Area Universities Form New Innovation Alliance
By Anita Huslin
Evidently, the Washington area has a secret weapon: One of the highest concentrations of brainpower in the world. The problem is it's a secret. At least to the folks who can take great concepts and turn them into something marketable.
Organizers of the new Chesapeake Crescent Innovation Alliance say they hope to do something about that. The group -- a new alliance of five area universities as well as representatives from Virginia, Maryland and the District of Columbia -- held their inaugural meeting Tuesday at the Ronald Reagan Building and International Trade Center in DC.
Attendees talked about building bridges over the chasm that currently exists between laboratory and marketplace.
"We are back in the first grade when it comes to connecting the dots about who are you and what do you do," said David McDonough, director of development for Johns Hopkins real estate.
Johns Hopkins is one of the members of the alliance, along with Virginia Tech, the University of Maryland System, George Mason University and George Washington University.
Often in competition for funding, faculty, students and fame, the universities have agreed to share their research and innovations and collaborate to get more ideas patented and turned into viable companies.
"This is a wakeup call that we are falling behind, that there are people out there that are competing against you, like China, India, Korea," said Edgar Harrell, managing partner of Chevy Chase-based Harrell Capital Partners, who came to make some connections.
The group began Tuesday putting committees together to begin taking inventory of current and completed research projects, technology available for licensing, research facilities, angel investors, researchers and successful entrepreneurs.
The information will be used to create a Web-based professional network for people involved with intellectual property, talent and capital. Alliance members also plan to schedule regular meetings for the research and innovation community to network.
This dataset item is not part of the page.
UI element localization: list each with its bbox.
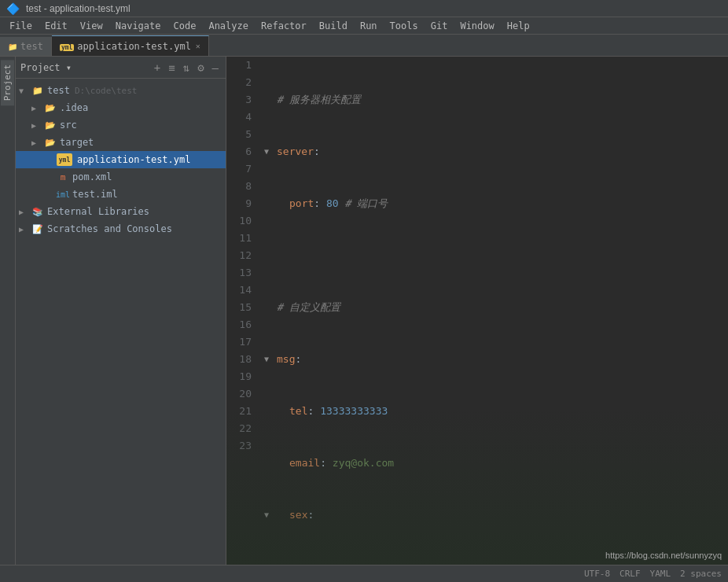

No effort will succeed, however, without competitive funding of research facilities, several speakers noted. The alliance will also lobby for greater state investments in universities and the new collaborations that come out of their efforts.
Harvard and MIT embarked on a similar process five years ago. McDonough pointed out that even such well-heeled institutions learned a thing or two from their efforts, noting that the MIT officials were surprised to discover that there were at least 150 research-oriented companies within a five-minute walk of the campus.